__Problem to solve__:
Retype the records below exactly as they appear, but leave out any pictures.

[Collected data]
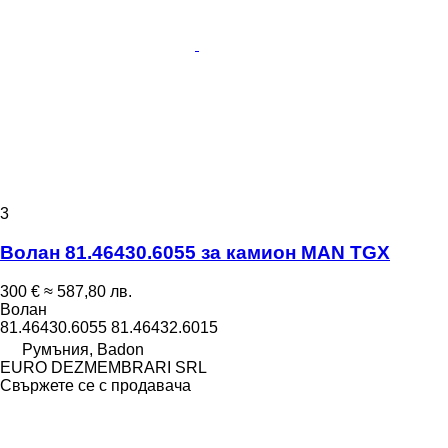
3
Волан 81.46430.6055 за камион MAN TGX
300 €
≈ 587,80 лв.
Волан
81.46430.6055 81.46432.6015
Румъния, Badon
EURO DEZMEMBRARI SRL
Свържете се с продавача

__Exercise result__:
3
Волан 81.46430.6055 за камион MAN TGX
300 €
≈ 587,80 лв.
Волан
81.46430.6055 81.46432.6015
Румъния, Badon
EURO DEZMEMBRARI SRL
Свържете се с продавача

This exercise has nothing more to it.